Reproduce the material below only from the line with "Contact (43, 1113)" to the line with "Logg inn (559, 64)", both included, keeping each line exact and dropping the pictures.

##### SUPPLIED MATERIAL

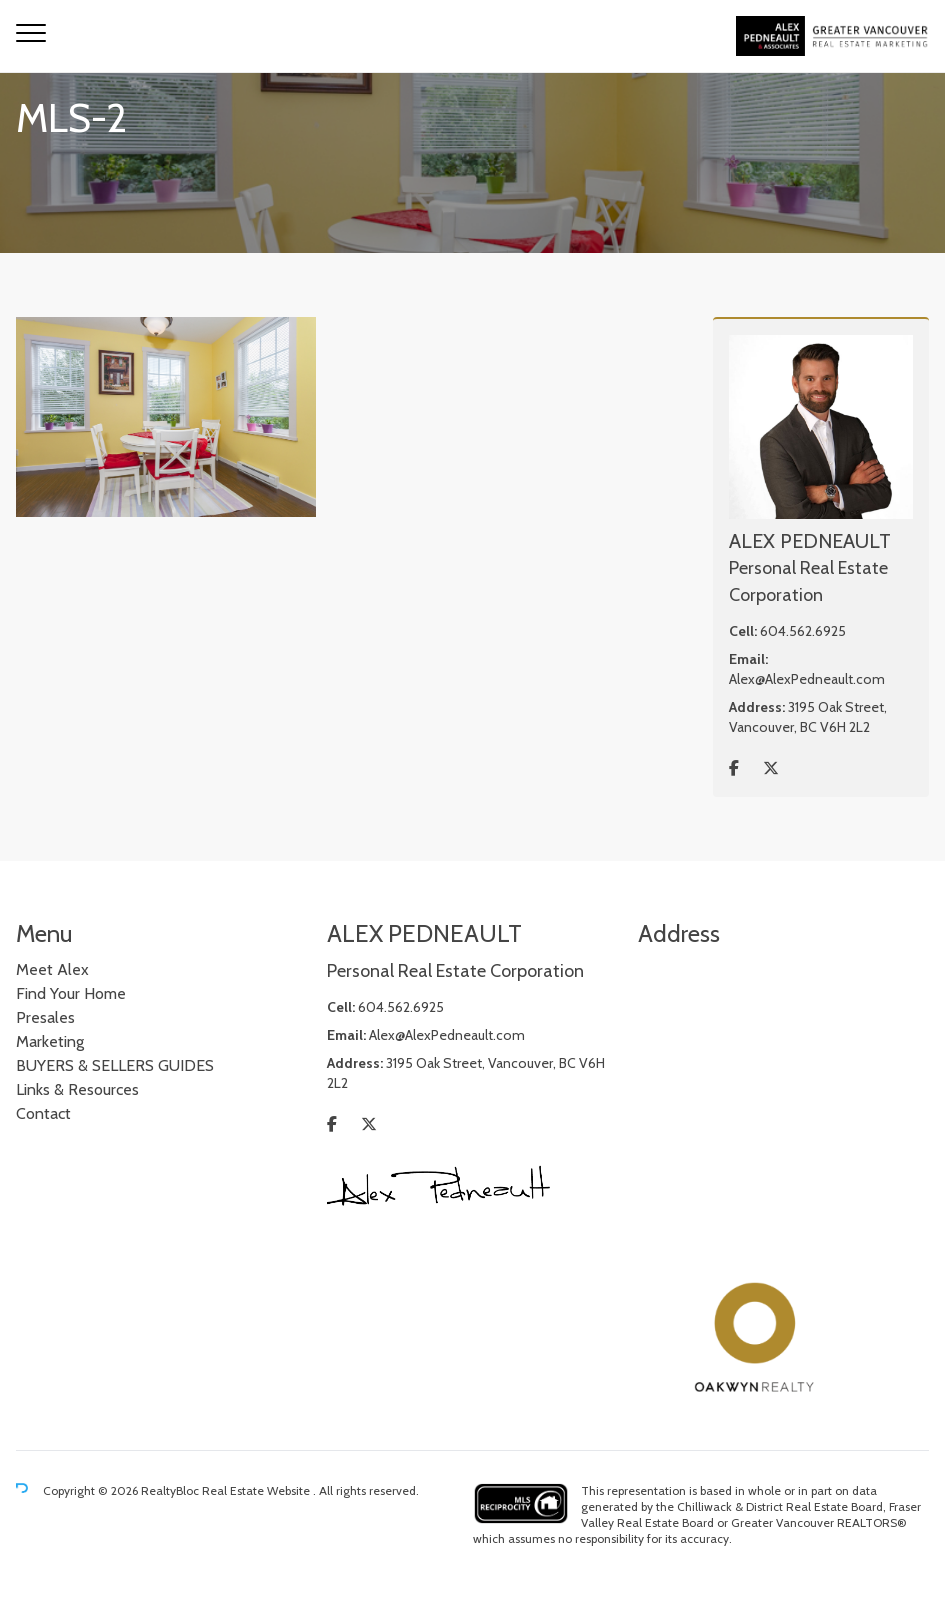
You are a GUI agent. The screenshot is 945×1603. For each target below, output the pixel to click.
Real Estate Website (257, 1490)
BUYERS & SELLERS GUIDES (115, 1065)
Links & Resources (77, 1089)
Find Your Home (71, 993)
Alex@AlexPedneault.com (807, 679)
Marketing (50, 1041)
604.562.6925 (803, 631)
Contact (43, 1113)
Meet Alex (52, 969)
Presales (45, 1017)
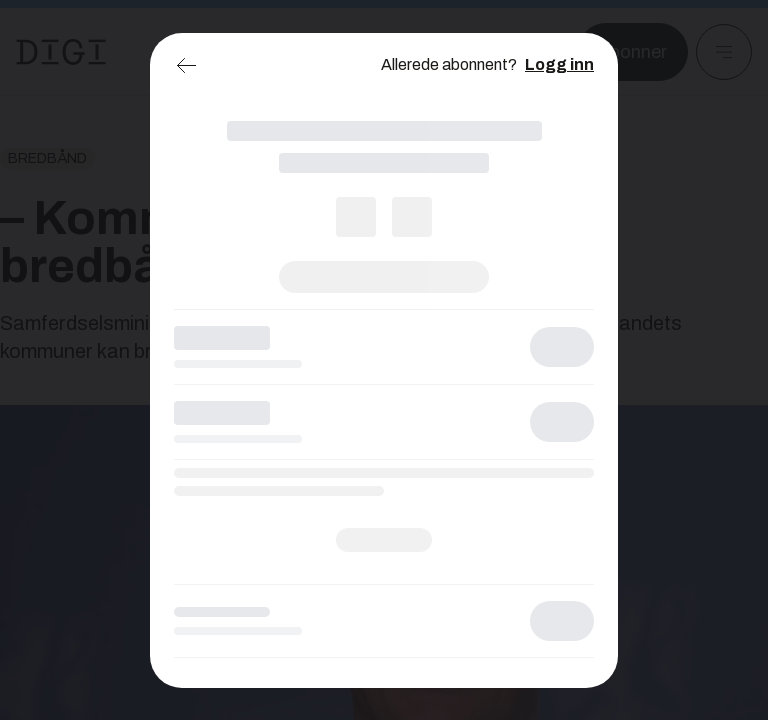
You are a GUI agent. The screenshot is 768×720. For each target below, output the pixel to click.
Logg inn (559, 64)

##########
##### SUPPLIED MATERIAL

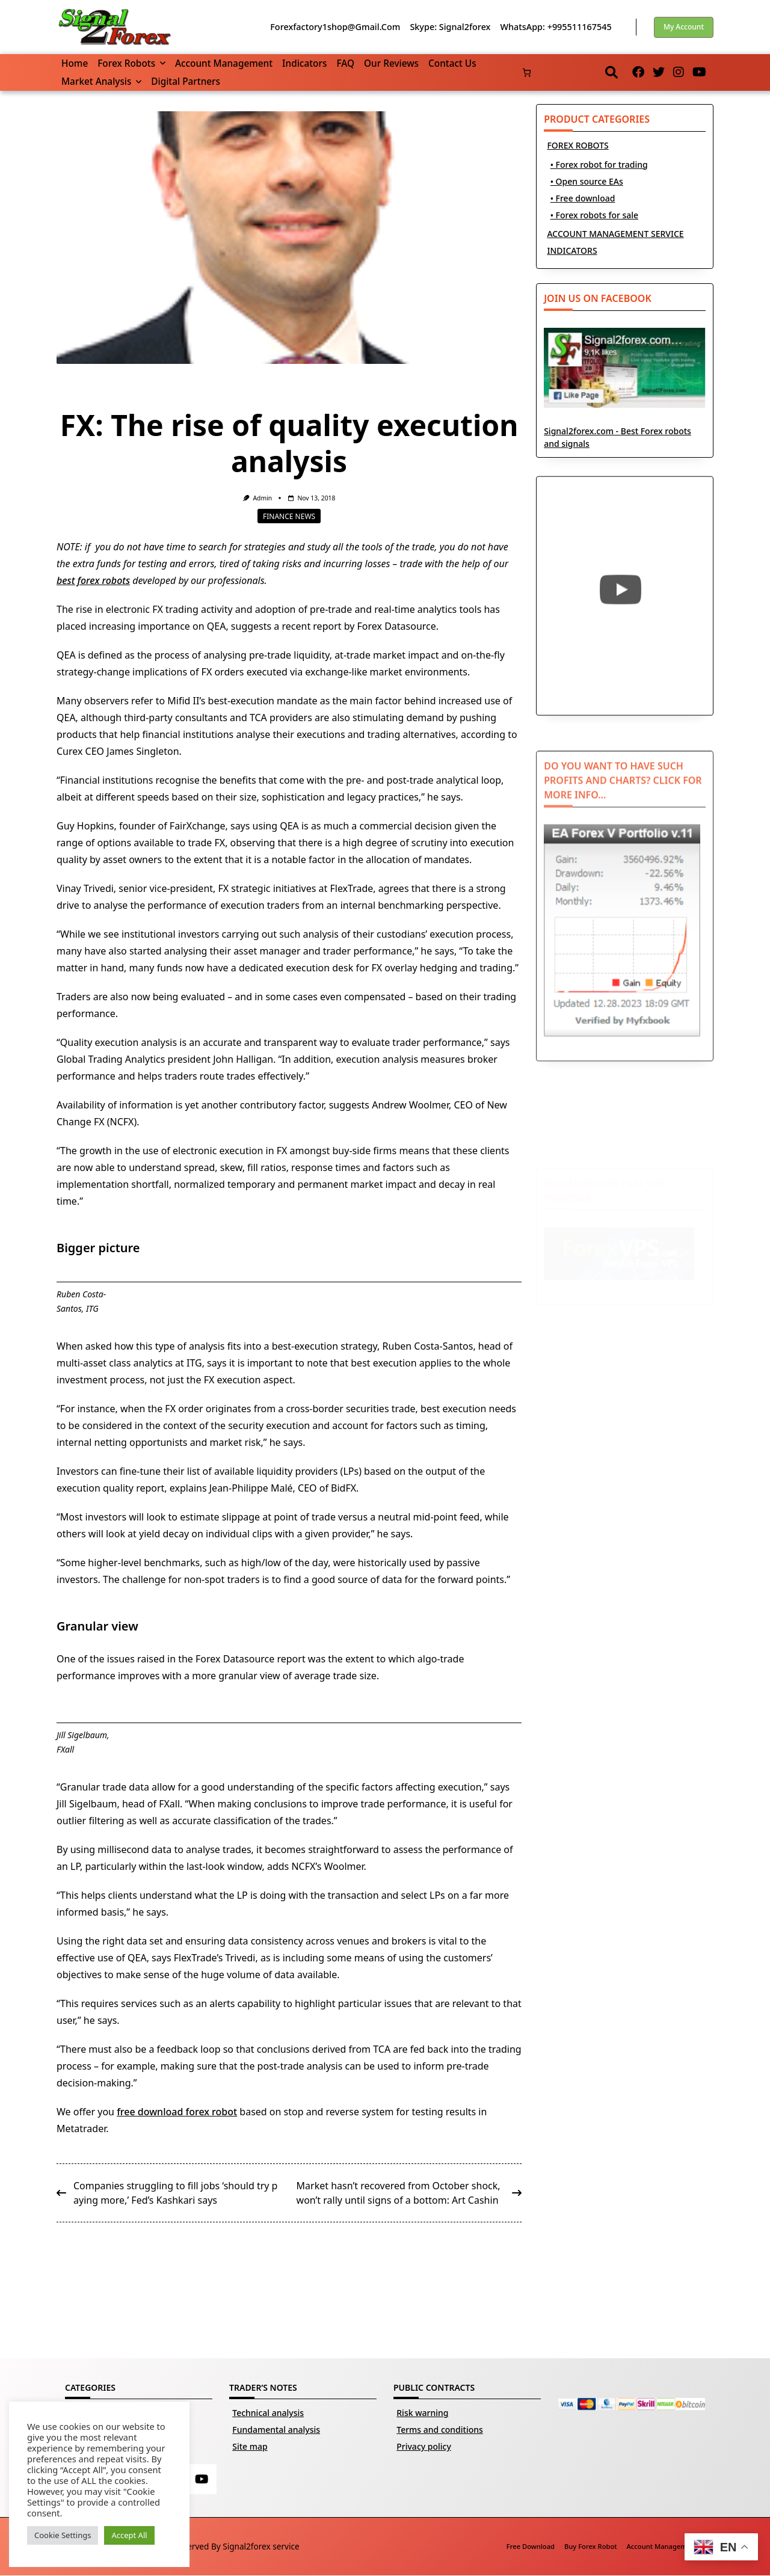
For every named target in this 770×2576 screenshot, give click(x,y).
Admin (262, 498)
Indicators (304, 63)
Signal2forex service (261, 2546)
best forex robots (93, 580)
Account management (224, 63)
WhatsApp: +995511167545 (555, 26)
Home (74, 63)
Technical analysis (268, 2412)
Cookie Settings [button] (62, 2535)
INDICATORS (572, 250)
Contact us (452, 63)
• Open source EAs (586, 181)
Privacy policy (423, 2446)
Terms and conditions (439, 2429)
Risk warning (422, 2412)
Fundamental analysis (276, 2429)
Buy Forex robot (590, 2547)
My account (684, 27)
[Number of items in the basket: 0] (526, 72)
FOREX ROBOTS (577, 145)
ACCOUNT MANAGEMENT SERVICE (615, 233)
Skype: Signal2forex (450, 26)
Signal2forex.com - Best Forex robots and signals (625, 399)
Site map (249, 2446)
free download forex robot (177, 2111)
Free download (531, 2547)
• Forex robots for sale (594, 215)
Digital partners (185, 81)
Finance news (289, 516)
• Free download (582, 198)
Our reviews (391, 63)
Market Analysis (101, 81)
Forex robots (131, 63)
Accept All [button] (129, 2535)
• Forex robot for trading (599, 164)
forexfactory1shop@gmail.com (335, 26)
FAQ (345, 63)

##########

YOUR SOLUTION —
Contact (43, 1113)
Meet Alex (52, 969)
Presales (45, 1017)
You are a GUI agent. The screenshot is 768×720. For each target below, output the pixel to click.
Logg inn (559, 64)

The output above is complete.